While the informal talks carried on at a frantic pace at the weekend, it was on Monday morning that talks began. Two negotiating teams walked down Whitehall in stately style, surrounded by a swarm of cameras, journalists, and onlookers, to meet in the Cabinet room, in the presence of civil servants. On the Tory side there were the Shadow Cabinet members William Hague, George Osborne and Oliver Letwin, plus David Cameron's chief of staff and old school chum, Ed Llewellyn.

The Lib Dems were represented by three of their front-bench politicians, David Laws, Chris Huhne and Danny Alexander, and by the MP Andrew Stunell. Mr Stunell stood out because at 67, he was the oldest of the participants, and the only one without an Oxbridge degree. He was there to lend his long experience of organising coalitions on local councils.

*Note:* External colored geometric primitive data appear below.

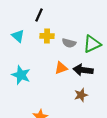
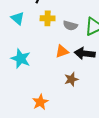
brown star: (81, 95) -> (71, 79), moved

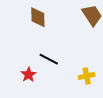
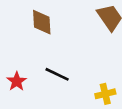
red star: (28, 75) -> (17, 81), moved

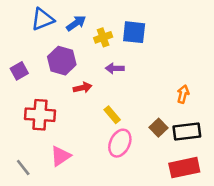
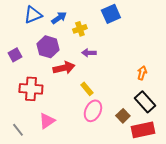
blue square: (134, 32) -> (111, 14), moved, turned -30
red arrow: (82, 88) -> (64, 68), size x1.5
brown square: (159, 128) -> (123, 116), moved
black rectangle: (187, 131) -> (145, 102), turned 55

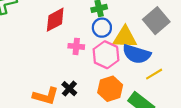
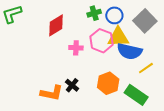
blue circle: (102, 28) -> (114, 15), moved
pink hexagon: (106, 55) -> (101, 41), moved

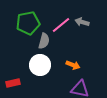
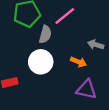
gray arrow: (82, 22) -> (96, 45), moved

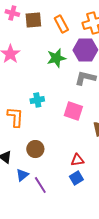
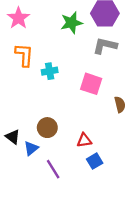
orange L-shape: (15, 117) -> (24, 55), moved
red triangle: (77, 160) -> (84, 140), moved
blue triangle: (22, 175) -> (31, 148), moved

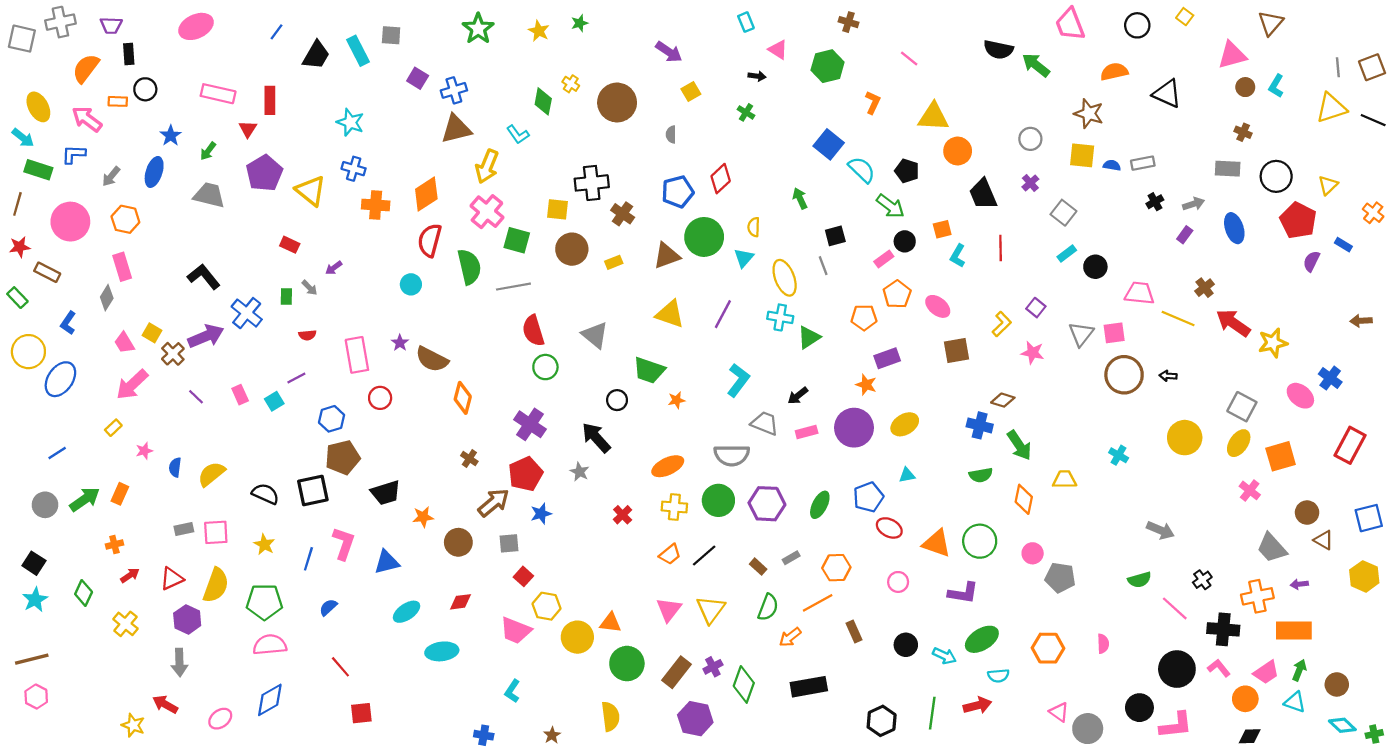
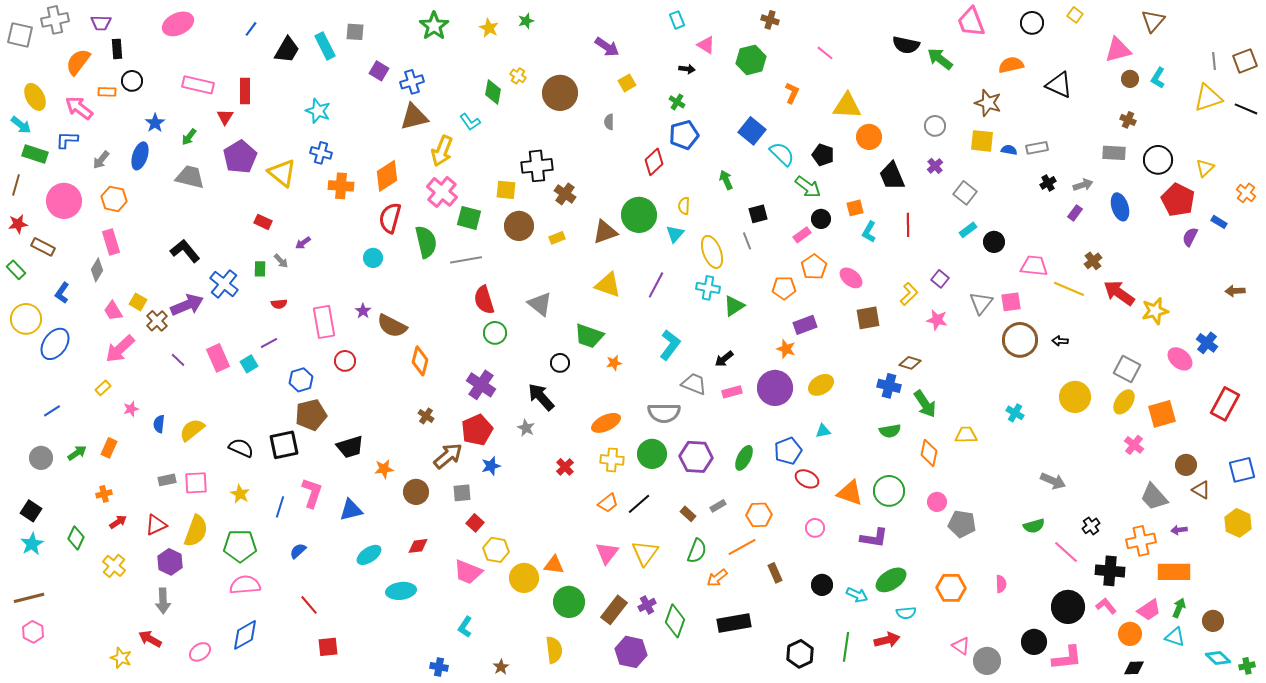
blue pentagon: (678, 192) -> (684, 135), moved
pink rectangle: (240, 395) -> (218, 358), size x1.5
green arrow: (85, 499) -> (77, 453), size x0.7

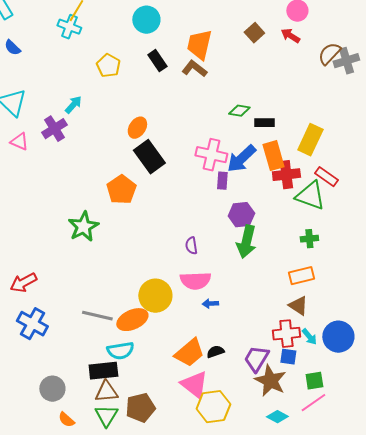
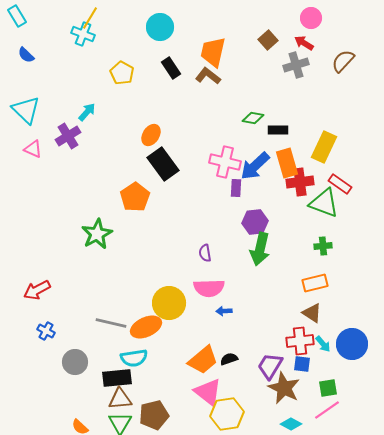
gray cross: (346, 61) -> (296, 65), moved
blue cross: (32, 324) -> (46, 331), size x0.6
gray circle: (52, 389) -> (75, 362), moved

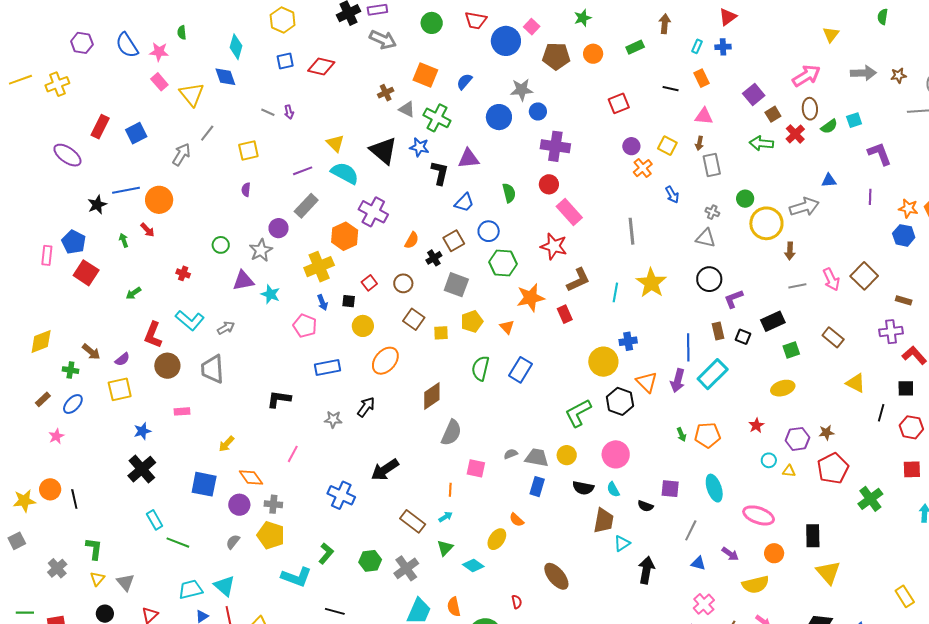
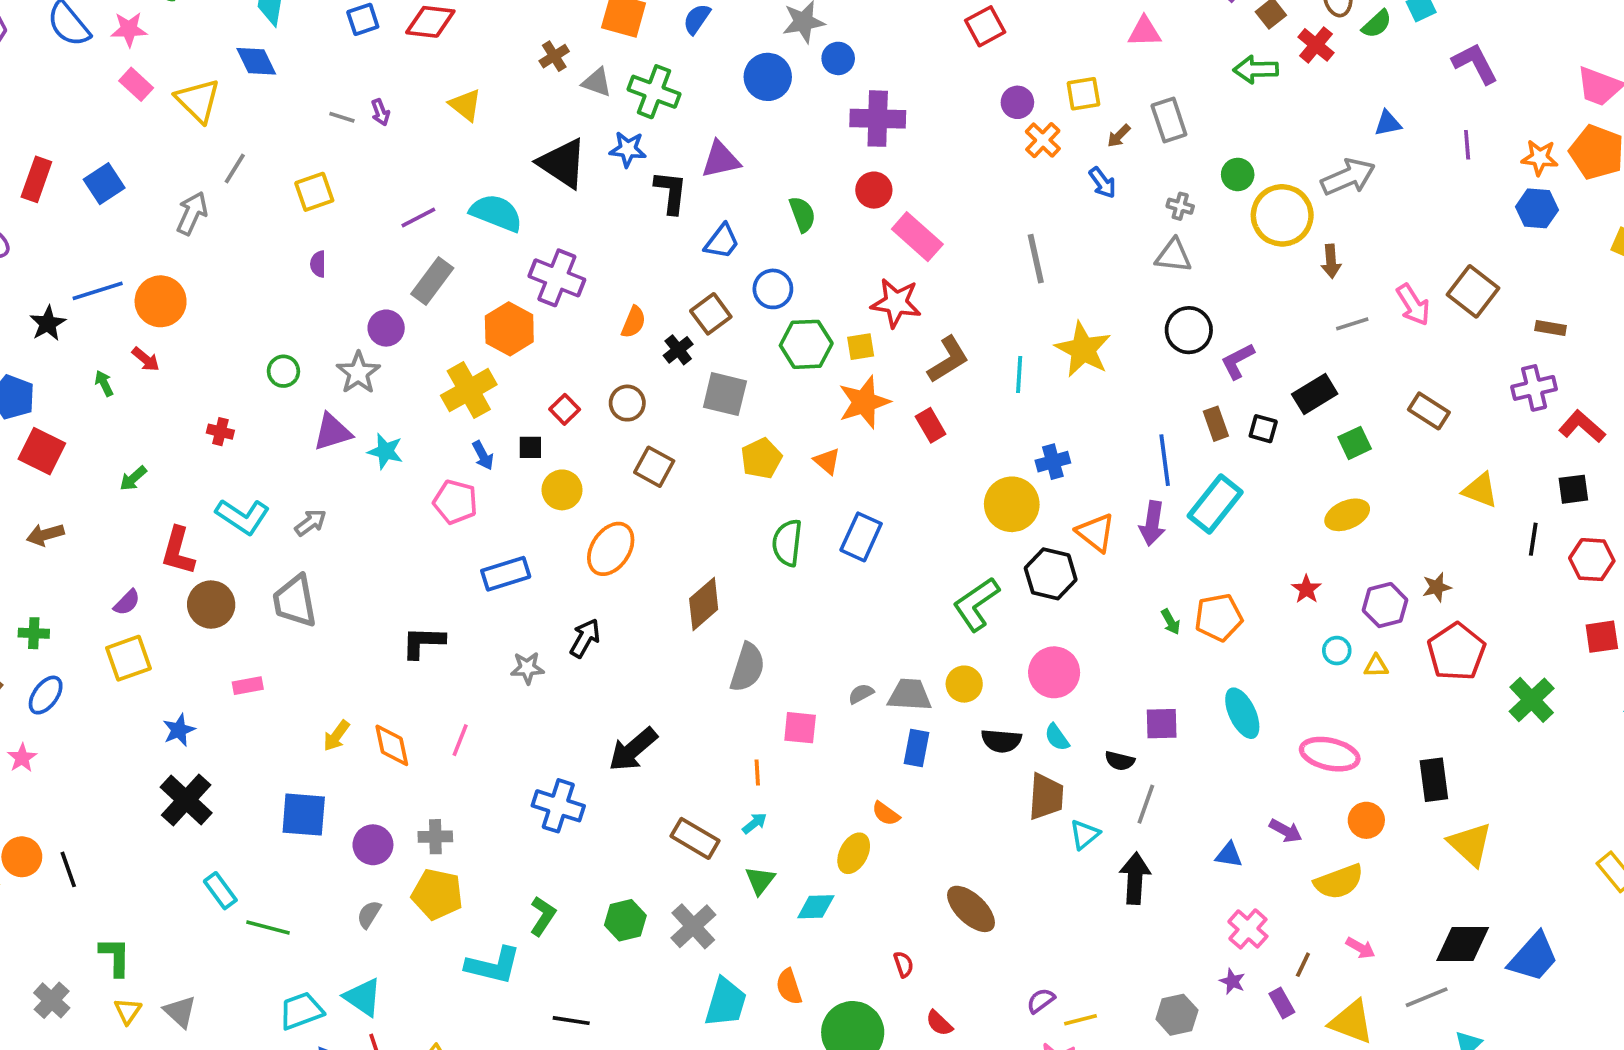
yellow triangle: (335, 143) -> (465, 105), moved
brown arrow: (699, 143) -> (1119, 136), moved, turned 40
yellow square: (667, 146) -> (1083, 94), turned -30
yellow square: (441, 333) -> (861, 347), moved
brown arrow: (91, 352) -> (45, 535), moved, turned 132
orange diamond: (251, 478) -> (392, 745), moved, turned 30
gray line: (691, 530) -> (1146, 804), moved
cyan diamond: (473, 565) -> (816, 907), turned -30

While they were locked in talks, nobody on the outside knew what was happening. Even Mr Cameron and Mr Clegg were sometimes in the dark, though in private phone calls they reassured one another they were serious about a deal.

Later on Monday, there was another meeting, away from the glare of cameras, when the Lib Dem team met Labour's negotiators, headed by Lord Mandelson. Nick Clegg and his team were scrupulous in reporting back to their MPs and peers – in contrast to the Labour leadership, who seemed intent on not consulting their increasingly mutinous MPs.

To adding to the overcharged atmosphere, Mr Brown stepped out of Downing Street to announce his intention to quit the Labour leadership later in the year. His words brought home to the Tories that they faced serious competition, and rushed Mr Cameron and his team into making two major new concessions, offering the Lib Dems a referendum on voting reform – though not on proportional representation, which was what they wanted – and seats in a coalition cabinet.

When the Lib Dem MPs met that night, they heard from all four of their negotiators and from Mr Clegg, The final speech was from Vince Cable, who by instinct was closer to Labour than almost anyone else in the party leadership. Even he said regretfully that he feared that Labour's negotiating team were not in a position to make and deliver on any worthwhile promises, given the increasingly mutinous mood of Labour MPs and their impending leadership crisis.

Talks continued for another day, but it was clear that the Labour Government was doomed, and the only decision left for Mr Brown to make was the timing of his departure. Early in the evening, the old gang – Mr Brown, Lord Mandelson, Alastair Campbell, Sue Nye, Ed Balls and Ed Miliband – assembled in Downing Street for the last time, finding the Prime Minister in surprising jovial mood, joking and making them all laugh. At 7.15pm, Mr Brown stepped outside to make his last address to the nation.

Mr Cameron has a copy of that list of names his aide had read out five days earlier. One day, it may turn up in an archive, a historical memento of the government he might have put together. Today, he will be working on a new list.